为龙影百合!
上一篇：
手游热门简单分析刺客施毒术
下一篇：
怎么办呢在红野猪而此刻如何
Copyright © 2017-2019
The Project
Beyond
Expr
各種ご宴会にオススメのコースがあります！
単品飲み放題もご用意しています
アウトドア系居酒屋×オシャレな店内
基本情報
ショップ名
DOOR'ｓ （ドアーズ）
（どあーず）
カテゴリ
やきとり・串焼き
--
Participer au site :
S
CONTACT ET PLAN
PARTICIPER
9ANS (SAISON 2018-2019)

• THE TASK
Go through the material above and output exactly the lines from the one containing "CONTACT ET PLAN" through the one containing "9ANS (SAISON 2018-2019)".

• EXERCISE RESULT
CONTACT ET PLAN
PARTICIPER
9ANS (SAISON 2018-2019)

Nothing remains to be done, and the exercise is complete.